BULDUĞUN DA AYNI BULAMADIĞIN DA
Lakin bizim sözcüğe aşina olmamızın ardında hospital yok. Başka bir şey var. Aynı hospitis ve hospita sözcüklerine dayanan, konukların ağırlandığı yer anlamında ve aslında bugün hastane dediğimiz şeyle aynı anlamlara gelen “hotel” sözcüğü ile aşinayız. Hotel, ilk önceleri “hostel” olarak kullanılmış, ki bugünlerde adı yine sıkça geçiyor. “Otel bulamadık ama internetten hostel bulduk, çok iyiydi, temizdi, hem de ucuzdu valla” diyor birisi arkadaşına mesela. Halbuki bulamadığı şeyle bulduğu şey birbirinin aynı. Tabii zaman içinde kavramlar aynı kalsa da sözcüklerin ifade ettikleri şeyler farklılıklar göstermeye başlamış, o başka konu.
HOTEL MOTEL
Karayoluyla seyahat edenler için geliştirilmiş, adını motor hotelden alan tesistir motel. Foto Stephen Leonardi - Unsplash
Bir de motel var değil mi? Motel ise, karayolu ile seyahat edenlerin motorlu araçlarıyla geçerken durup konaklayabilecekleri tesise verilen isim. “Motor-hotel” sözcüklerinin birleşiminden ortaya çıkmış. Yani aslında otel diye bir şey yok, “hotel” o, Fransızlar “h” harfini okuyamazlar, otel diye okurlar onu, bize de oradan mı geldi nedir, otel diye bir sözcüğümüz var ama öyle bir şey yok aslında. Hotel var, bir de motel var. Küçüklüğümden hatırlıyorum, bir amca anlatıyordu, “büyüğüne otel, küçüğüne motel denir” diye. Yok öyle bir şey tabii. Hotel var, motel var. Bu. Ve bunların hepsi de misafirle ve tuhaf şekilde hastane ile ilgili.
TABURCU OLMAK
Hastaneler hep olsun da yatakları da hep boş kalsın umarım. Foto Martha Dominguez de Gouveia -Unsplash
Hastane demişken… Kimse mecbur kalmasın ama hep varlığı ile güven duymamızı sağlayasıca hastaneye hasta girip iyileşip çıkana ne deriz? Taburcu oldu. Taburcu olmak nedir, düşünmüş müydünüz? Biliyor olabilirsiniz ama hatırlamakta yarar var. Ülkemizde tıp, dünyanın hemen her yerinde olduğu gibi askeriyeyle birlikte gelişti ve serpildi. Yani hastane kurumu, (İngilizce faslını unutunuz lütfen şu an) aslında savaşta yaralanan askerleri iyileştirmek üzere oluşturulmuş bir yapıydı ve iyileşen asker evine değil taburuna geri dönmeliydi. Zira eskiden askerlik yıllar süren bir işti. “Siz iyisiniz gene, biz dört yıl askerlik yaptık” diyen büyüklerimizi kendi kulaklarımla duymuşluğum var. Daha eskiden daha uzunmuş! Eh, askerlerin iyileşip taburlarına dönmesi, yani “Bunun durumu iyi. Artık taburuna dönebilir. Bu hasta taburcu” denmesi ile taburcu olmak dilimize yerleşmiş. Şimdi, askerlikle, savaşla falan hiç ilgimiz yok ama yine taburcu oluyoruz. Nasıl başlarsa öyle gidermiş demek. Umarım şu an hastanede olan tüm hastalar taburcu olup evlerine selametle ulaşırlar ve artık hastanelerin odaları, yatakları hep boş kalır.
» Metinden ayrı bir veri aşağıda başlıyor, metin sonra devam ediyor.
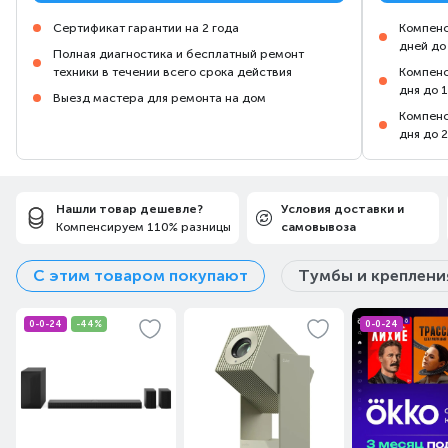
Сертификат гарантии на 2 года
Компенс
дней до
Полная диагностика и бесплатный ремонт
техники в течении всего срока действия
Компенс
дня до 
Выезд мастера для ремонта на дом
Компенс
дня до 
Нашли товар дешевле?
Условия доставки и
Компенсируем 110% разницы
самовывоза
С этим товаром покупают
Тумбы и креплени
0-0-24
-44%
0-0-24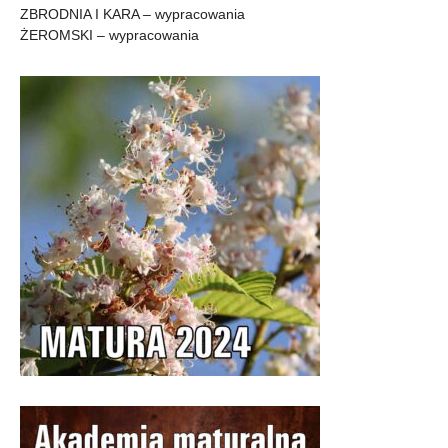
ZBRODNIA I KARA – wypracowania
ŻEROMSKI – wypracowania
Ama hastaneler ve sağlık çalışanları da başımızdan hiç eksik olmazlar.
MUTLU YILLAR
Bir sonraki yazım 2021’e denk gelecek. Bu nedenle iyi dileklerimi şimdi iletmeliyim. Hepimize acılar yaşatan 2020’nin gidişinden duyduğum memnuniyeti, gelenin gideni aratmaması dileklerimle cilalayarak, yeni yılın hepimize sağlık, bolluk, bereket, refah, huzur ve bol neşe getirmesini dilerim.
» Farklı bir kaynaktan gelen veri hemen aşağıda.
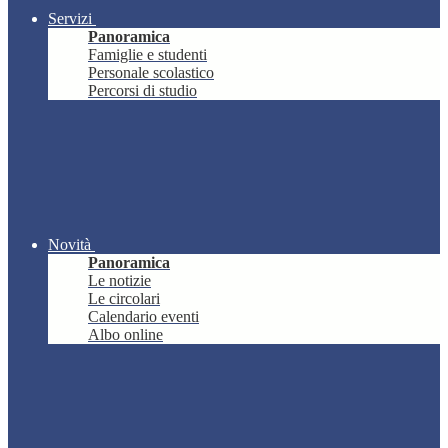
Servizi
Panoramica
Famiglie e studenti
Personale scolastico
Percorsi di studio
Novità
Panoramica
Le notizie
Le circolari
Calendario eventi
Albo online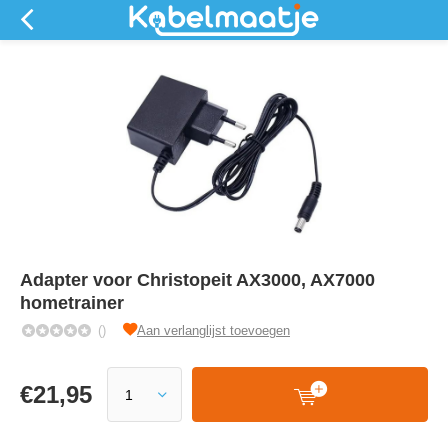
Adapter voor Christopeit AX3000, AX7000
hometrainer
()
Aan verlanglijst toevoegen
€
21,95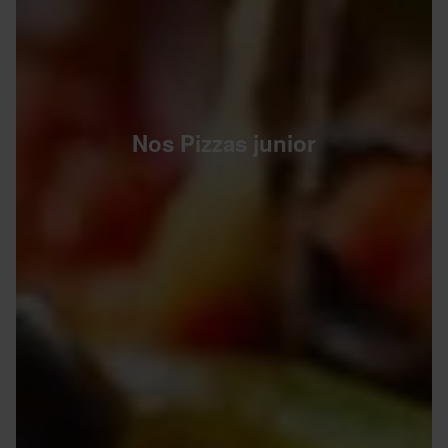
Nos Pizzas junior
BU HAFTA SONU HAVA VE DENİZ
SICAK ZEMHERİYİ DE GÖRDÜK!
Eski takvime göre zemheri dönemindeyiz, yani çok soğuk olması gerekiyor ama hafta sonu boyunca etkili olacak güneyli rüzgârların sayesinde epey bir ılık birkaç gün geçireceğiz gibi görünüyor. 18 dereceyi görürüz termometrede. Ama ne yazık ki yağış yine pek yok gibi. Ara ara ufak bulutlar geçecek üstümüzden ama pek yağışa dönüşecek gibi durmuyorlar. Hafta başında belki.